Lines in the listing below that contain the string "données" are to be found and copied.

INPUT DATA
========

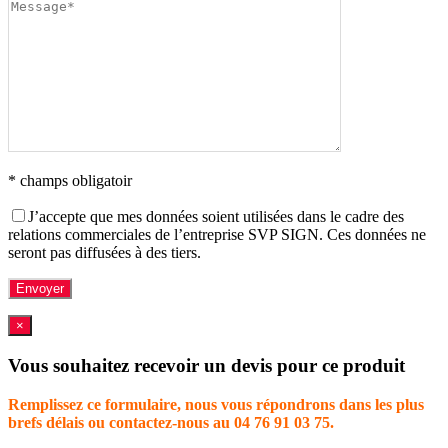
* champs obligatoir
J’accepte que mes données soient utilisées dans le cadre des
relations commerciales de l’entreprise SVP SIGN. Ces données ne
seront pas diffusées à des tiers.
×
Vous souhaitez recevoir un devis pour ce produit
Remplissez ce formulaire, nous vous répondrons dans les plus
brefs délais ou contactez-nous au 04 76 91 03 75.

========

OUTPUT OF THE EXERCISE
J’accepte que mes données soient utilisées dans le cadre des
relations commerciales de l’entreprise SVP SIGN. Ces données ne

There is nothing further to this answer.